In sum, we presented the initial design and validation of a Believability Assessment scale, meant to be applied to videogame creatures. This included the process underlying the scale’s items’ generation as well as the validation of the scale as a whole.

We administered the scale as a questionnaire involving the visualization of videogame-related short clips. The answers were then analyzed using a two-step process. Firstly, the answers were analyzed on a per-clip basis, in order to study how the believability scores could correlate with the clip’s items and filter them accordingly. Secondly, the remainder items were grouped together so reliability and factor analysis could be performed. Finally, these results were used to revise the scale. After revision, out of the original 46 devised items, 26 were kept, divided among 4 factors.

However, this scale still needs further research. While the exploratory factory analysis suggested how the scale could be divide among several dimensions, the resulting structure still needs validation. Thus, Confirmatory Factor Analysis is still required as future work. Once the structure has been validated, a spectrum can be constructed out of an ordered set of creatures, from several videogames, to be used as a case study.
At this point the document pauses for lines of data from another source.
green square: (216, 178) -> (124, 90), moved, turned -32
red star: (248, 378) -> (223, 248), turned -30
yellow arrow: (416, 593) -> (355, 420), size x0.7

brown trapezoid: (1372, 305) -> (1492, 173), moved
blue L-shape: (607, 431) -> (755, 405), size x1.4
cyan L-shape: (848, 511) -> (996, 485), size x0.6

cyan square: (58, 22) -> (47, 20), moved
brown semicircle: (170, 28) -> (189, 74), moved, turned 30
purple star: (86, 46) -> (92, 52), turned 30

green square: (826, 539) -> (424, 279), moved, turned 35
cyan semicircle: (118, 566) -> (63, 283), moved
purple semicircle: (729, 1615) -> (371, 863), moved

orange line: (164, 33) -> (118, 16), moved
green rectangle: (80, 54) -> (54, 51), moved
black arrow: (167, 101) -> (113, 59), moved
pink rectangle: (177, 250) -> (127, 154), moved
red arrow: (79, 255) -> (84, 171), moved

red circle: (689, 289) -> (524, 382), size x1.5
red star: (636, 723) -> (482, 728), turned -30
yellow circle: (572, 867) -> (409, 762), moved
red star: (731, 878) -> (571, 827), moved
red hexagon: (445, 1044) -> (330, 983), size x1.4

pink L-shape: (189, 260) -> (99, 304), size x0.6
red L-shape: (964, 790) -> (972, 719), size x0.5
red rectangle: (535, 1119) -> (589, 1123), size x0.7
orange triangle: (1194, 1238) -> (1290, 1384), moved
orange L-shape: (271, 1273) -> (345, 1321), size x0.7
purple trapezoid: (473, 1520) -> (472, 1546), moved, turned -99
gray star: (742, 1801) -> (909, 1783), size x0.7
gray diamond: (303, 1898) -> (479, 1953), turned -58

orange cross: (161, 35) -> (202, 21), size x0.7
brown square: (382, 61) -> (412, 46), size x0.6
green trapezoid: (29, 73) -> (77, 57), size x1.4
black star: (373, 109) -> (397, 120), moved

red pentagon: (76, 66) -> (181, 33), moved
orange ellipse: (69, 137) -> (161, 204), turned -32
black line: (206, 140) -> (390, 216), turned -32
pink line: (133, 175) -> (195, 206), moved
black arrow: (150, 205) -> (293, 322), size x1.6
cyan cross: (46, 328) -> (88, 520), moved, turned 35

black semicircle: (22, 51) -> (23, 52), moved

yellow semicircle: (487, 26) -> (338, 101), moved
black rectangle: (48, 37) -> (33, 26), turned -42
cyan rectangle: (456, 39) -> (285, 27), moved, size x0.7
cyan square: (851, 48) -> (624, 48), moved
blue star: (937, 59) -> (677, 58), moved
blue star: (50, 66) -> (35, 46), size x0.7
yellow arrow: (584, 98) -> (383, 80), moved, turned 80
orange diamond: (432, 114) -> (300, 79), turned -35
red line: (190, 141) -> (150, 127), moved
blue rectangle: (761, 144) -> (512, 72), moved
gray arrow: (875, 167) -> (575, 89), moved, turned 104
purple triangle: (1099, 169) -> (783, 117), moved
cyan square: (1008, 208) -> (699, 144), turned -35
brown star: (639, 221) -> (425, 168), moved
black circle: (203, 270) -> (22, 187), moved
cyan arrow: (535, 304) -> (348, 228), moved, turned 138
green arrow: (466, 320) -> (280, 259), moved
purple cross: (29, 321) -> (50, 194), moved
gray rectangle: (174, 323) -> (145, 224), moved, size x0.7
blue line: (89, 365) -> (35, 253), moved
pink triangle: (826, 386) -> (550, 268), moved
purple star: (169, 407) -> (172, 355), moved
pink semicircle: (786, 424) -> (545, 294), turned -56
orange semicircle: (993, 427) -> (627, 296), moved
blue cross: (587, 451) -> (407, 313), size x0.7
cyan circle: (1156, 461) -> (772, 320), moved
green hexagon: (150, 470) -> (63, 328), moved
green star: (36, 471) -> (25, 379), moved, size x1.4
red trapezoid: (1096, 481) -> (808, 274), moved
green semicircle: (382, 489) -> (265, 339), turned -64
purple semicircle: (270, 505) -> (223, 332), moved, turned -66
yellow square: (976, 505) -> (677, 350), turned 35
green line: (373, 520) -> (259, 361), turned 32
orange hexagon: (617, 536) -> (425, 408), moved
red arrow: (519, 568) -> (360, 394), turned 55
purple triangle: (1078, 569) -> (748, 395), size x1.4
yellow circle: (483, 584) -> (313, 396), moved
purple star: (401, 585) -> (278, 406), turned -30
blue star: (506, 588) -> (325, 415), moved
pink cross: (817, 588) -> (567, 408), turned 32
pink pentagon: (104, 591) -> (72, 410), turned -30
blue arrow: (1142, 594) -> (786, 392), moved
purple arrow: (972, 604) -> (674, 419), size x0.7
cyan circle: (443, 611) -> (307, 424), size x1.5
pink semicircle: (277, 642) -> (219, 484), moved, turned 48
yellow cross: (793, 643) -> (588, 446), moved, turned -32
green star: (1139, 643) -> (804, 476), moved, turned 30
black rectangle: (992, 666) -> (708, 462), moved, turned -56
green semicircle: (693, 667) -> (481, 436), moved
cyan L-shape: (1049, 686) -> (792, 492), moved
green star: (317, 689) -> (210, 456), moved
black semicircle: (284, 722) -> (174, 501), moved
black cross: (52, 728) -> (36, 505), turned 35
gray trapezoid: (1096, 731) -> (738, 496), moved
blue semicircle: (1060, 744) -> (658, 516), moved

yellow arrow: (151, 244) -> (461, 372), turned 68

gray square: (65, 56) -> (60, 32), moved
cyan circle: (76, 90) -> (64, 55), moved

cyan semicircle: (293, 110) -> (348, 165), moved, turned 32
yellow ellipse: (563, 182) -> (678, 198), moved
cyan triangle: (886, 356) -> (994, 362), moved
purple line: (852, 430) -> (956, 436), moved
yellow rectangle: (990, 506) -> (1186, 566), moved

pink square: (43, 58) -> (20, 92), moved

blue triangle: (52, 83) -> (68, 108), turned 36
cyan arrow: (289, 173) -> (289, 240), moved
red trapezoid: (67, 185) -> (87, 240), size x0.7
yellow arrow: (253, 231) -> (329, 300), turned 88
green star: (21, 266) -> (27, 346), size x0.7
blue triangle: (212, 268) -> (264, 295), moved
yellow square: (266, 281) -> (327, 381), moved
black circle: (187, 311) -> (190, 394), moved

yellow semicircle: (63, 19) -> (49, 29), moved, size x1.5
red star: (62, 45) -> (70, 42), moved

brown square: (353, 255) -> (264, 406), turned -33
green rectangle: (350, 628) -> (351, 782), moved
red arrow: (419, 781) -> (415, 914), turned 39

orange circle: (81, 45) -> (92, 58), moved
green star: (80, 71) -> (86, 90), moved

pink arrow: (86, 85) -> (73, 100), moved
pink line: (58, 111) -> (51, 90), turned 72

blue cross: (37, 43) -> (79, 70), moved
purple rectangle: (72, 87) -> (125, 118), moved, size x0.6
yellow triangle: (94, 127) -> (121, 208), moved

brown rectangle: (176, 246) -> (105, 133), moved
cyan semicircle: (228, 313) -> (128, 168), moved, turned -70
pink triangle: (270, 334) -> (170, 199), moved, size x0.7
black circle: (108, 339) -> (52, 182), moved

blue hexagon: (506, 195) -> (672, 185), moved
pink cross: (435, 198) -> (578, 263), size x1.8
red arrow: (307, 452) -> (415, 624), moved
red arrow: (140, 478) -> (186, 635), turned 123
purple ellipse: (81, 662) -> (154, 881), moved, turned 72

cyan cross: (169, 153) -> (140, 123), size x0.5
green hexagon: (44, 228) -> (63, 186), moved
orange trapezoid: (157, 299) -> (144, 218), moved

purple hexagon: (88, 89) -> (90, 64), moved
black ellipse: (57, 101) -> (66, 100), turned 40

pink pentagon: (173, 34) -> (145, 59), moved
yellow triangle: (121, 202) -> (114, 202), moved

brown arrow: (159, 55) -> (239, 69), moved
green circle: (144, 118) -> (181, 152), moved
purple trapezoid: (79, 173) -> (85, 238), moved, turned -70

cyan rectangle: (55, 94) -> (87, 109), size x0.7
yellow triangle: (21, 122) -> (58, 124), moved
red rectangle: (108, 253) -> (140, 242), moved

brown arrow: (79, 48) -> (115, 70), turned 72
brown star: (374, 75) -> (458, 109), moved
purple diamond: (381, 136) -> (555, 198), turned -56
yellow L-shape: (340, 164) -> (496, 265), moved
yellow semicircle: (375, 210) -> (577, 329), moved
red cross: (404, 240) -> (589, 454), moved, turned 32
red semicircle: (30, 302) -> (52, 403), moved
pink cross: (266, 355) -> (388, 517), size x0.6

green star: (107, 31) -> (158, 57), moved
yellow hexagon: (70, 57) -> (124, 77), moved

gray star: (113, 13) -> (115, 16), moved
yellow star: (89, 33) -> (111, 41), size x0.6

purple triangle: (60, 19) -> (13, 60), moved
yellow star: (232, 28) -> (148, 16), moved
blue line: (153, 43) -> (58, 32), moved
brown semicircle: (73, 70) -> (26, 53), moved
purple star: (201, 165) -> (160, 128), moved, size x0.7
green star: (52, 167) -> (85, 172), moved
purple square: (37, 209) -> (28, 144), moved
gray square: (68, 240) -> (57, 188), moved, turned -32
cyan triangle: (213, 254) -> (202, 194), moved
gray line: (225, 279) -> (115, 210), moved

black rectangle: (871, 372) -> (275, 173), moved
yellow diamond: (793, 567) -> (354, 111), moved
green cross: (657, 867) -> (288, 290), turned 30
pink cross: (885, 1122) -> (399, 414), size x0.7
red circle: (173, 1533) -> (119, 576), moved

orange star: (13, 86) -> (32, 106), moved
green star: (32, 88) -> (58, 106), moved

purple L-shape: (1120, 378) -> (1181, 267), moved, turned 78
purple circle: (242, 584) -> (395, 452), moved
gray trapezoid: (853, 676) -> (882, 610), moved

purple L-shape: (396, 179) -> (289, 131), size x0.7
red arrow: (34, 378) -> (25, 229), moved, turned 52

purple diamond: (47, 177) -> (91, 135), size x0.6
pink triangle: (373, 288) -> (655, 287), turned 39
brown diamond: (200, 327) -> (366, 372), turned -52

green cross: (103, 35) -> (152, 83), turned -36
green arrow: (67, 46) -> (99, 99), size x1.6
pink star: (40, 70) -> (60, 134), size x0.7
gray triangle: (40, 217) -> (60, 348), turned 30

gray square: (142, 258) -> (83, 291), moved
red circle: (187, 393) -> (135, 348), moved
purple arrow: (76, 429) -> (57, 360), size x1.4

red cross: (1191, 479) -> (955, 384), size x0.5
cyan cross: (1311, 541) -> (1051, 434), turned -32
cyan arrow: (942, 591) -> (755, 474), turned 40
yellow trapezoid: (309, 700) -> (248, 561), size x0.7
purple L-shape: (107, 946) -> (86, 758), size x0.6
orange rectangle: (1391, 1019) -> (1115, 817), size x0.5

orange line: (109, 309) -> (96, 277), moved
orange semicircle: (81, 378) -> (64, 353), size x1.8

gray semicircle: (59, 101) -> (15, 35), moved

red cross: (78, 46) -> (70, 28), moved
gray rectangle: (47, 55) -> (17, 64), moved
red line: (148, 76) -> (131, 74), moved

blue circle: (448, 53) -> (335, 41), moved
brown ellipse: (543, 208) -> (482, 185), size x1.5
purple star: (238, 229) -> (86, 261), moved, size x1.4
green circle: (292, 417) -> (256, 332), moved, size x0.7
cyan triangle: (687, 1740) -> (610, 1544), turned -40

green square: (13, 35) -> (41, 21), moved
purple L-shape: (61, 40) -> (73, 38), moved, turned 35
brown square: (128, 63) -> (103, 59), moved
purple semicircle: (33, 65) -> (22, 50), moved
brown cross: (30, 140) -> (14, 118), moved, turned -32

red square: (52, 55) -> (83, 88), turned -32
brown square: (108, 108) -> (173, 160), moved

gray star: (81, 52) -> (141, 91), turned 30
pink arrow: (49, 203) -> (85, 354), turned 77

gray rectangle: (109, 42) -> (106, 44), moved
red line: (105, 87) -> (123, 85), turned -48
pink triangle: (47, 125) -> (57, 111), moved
The creation of such a scale provides an insight into creature design, as the existing literature on believability is either focused on humans, narratives, or follows two distinct directions: one centering on behaviors whilst the other revolving around expressions. With our scale, we attempt not only to provide a tool to assess believability on non-human creature, but also one which unifies several perspectives on how to convey believability.